The Girl with the Dragon Tattoo is the first novel in The Millennium Trilogy.
It was published in 2005, one year after the author Stieg Larsson’s death.
It received The Glass Key Award form Crime Writers of Scandinavia in 2006.
According to figures from June 2011, the Millennium Trilogy has together sold 60 million copies in more than 50 countries.
The Girl with the Dragon Tattoo – Plot summary
The middle-aged financial journalist Mikael Blomkvist, publisher of the leftwing magazine Millennium in Stockholm is sentenced to a stiff fine and three months in prison for libeling billionaire industrialist Hans-Erik Wennerström.
Editor-in-chief Erika Berger, Blomkvist’s friend, lover, and business partner, wants to fight on but he believes that unless he steps down as publisher and from the board, his professional disgrace will drag the magazine down with him. Just as he is at a loose end, Blomkvist is offered two richly rewarded projects by Henrik Vanger, former head of the Vanger industrial empire, who had Blomkvist thoroughly invested by Milton Security, who assigned their top dirt digger, Lisbeth Salander, to the job.
On his estate on the tiny island of Hedeby, several hours from Stockholm, Vanger persuades the reluctant and skeptical Blomkvist to take on the search for his niece, already missing 40 years, presumed dead, by promising him evidence that Wennerström committed fraud. Blomkvist’s cover for his investigation is that he’s to spend a year writing the Vanger family history. Vanger believes Harriet was murdered by a member of the extended Vanger family, dozens of whom were present in Hedeby on the day of her disappearance.
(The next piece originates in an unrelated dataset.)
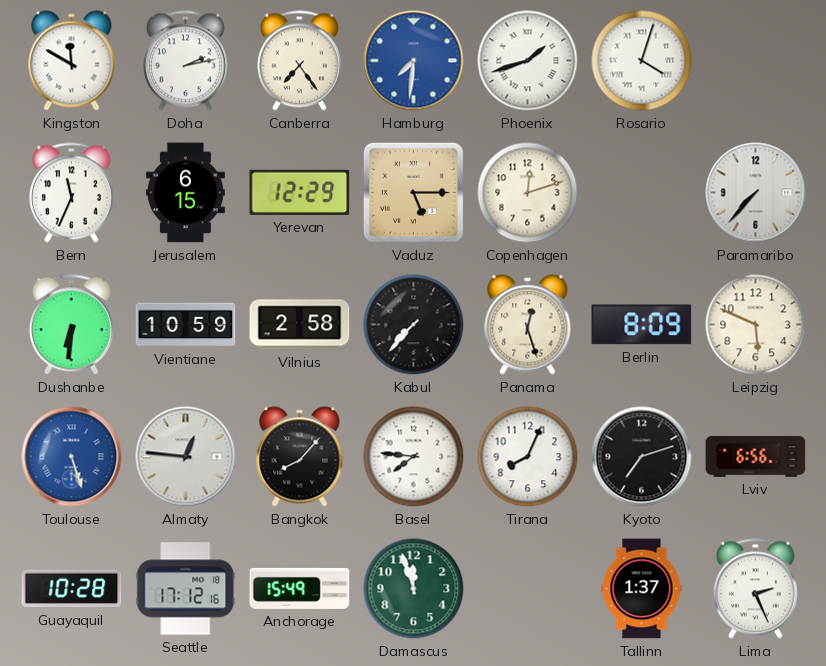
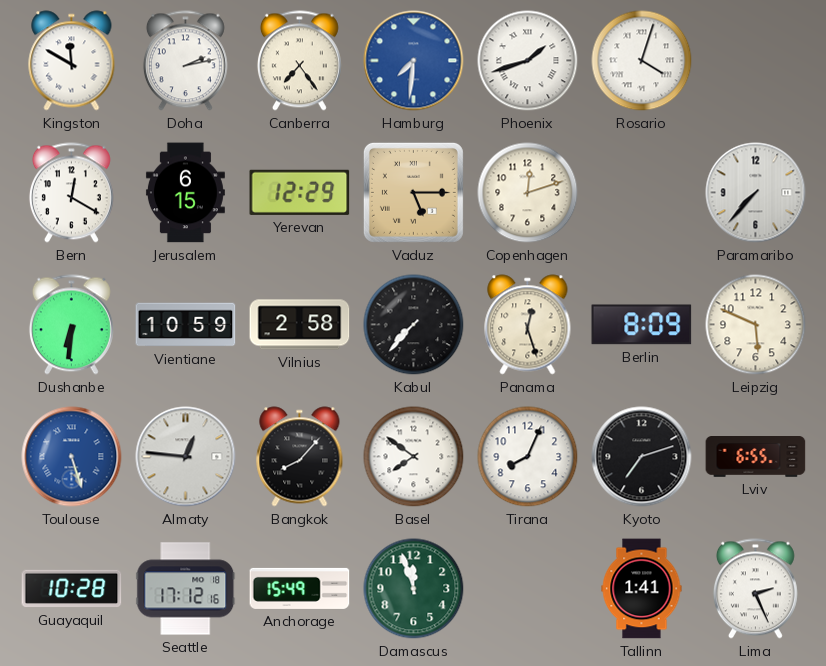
Bern: 11:34 -> 12:20
Basel: 7:46 -> 7:51
Lviv: 6:56 -> 6:55
Tallinn: 1:37 -> 1:41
The island was isolated by an accident to a fuel tanker that blocked the only bridge, so this is a locked-room mystery, with this exception: while a murder is presumed, there is no body. Each year on his birthday the murderer torments Vanger by sending him a framed pressed flower, a habit Harriet had while alive. Blomkvist moves to a grimly uncomfortable cottage on Hedeby in the middle of a foul Swedish winter. He analyzes forty years of files Henrik Vanger has obsessively built up in his attempt to isolate his relative who murdered his niece.
Blomkvist discovers that the Vanger family includes rather a large number of wife-beaters and what at times appears to be a predominance of outright Nazis, fellow- travelers and racists. The Vanger family, all with shares in the corporation, want Blomkvist gone: they have plenty to hide and don’t want Henrik, 82 and childless, to spend his money on dirt-digging journalists.
Meanwhile, back in Stockholm, Lisbeth Salander’s legal guardian Holger Palmgren falls ill and is replaced by Nils Bjurman. We discover that Salander has been declared unfit to handle her own affairs and is considered mentally and morally subnormal by social services! Bjurman is a sadist who extorts sexual favors from Salander in return for allowing her to spend her own money on a new computer. Later he rapes her; she videotapes this event, returns with a Tazer to stun him, ties him up, then uses the videotape to blackmail him into writing good reports of her to the social services, with a view to eventually having a court declare her rehabilitated and capable. She roughly tattoos, ‘I am a sadistic pig, a pervert, and a rapist’ in large letters on his belly.
Blomkvist discovers that Salander has hacked into his computer and hires her to help him decode the meaning of baffling entries in Harriet’s diary. After some false starts they discover that what they have is a list of names of brutally murdered women corresponding with Bible verses describing forms of terminal ancient punishments. On the premise that Harriet found out about the serial killer and was killed by him before she could expose him, they investigate further.
While Salander is away following a paper trail already half a century old, Blomkvist stumbles into the torture chamber of a serial killer, who strips him naked, hangs him up, and confesses to forty years of rape and murder. He admits to raping but not murdering Harriet, whose disappearance baffles him too. As the killer starts to strangle Blomkvist, Salander, who has just independently solved the mystery of the biblical killings, bursts in and rescues him. Later they solve the Harriet mystery too.
Vanger, of course, led Blomkvist by the nose on the Wennerström matter; he has no useful evidence. It is left to Salander, the computer hacker, to give Blomkvist the goods on Wennerström, which makes Blomkvist, the convicted libeler, a media superstar and ensures the survival of his magazine Millennium.
In the process Salander ends up with Wennerström’s fortune.